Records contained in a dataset

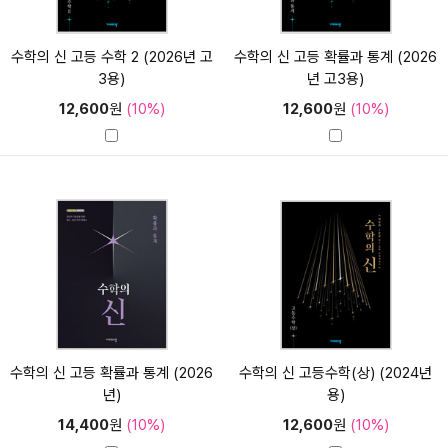
수학의 신 고등 수학 2 (2026년 고
수학의 신 고등 확률과 통계 (2026
3용)
년 고3용)
12,600
원
(10%)
12,600
원
(10%)
수학의 신 고등 확률과 통계 (2026
수학의 신 고등수학(상) (2024년
년)
용)
14,400
원
(10%)
12,600
원
(10%)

## Exercise description
Every word of the data should be reproduced exactly; please omit any pictures.

## Task response
수학의 신 고등 수학 2 (2026년 고
수학의 신 고등 확률과 통계 (2026
3용)
년 고3용)
12,600
원
(10%)
12,600
원
(10%)
수학의 신 고등 확률과 통계 (2026
수학의 신 고등수학(상) (2024년
년)
용)
14,400
원
(10%)
12,600
원
(10%)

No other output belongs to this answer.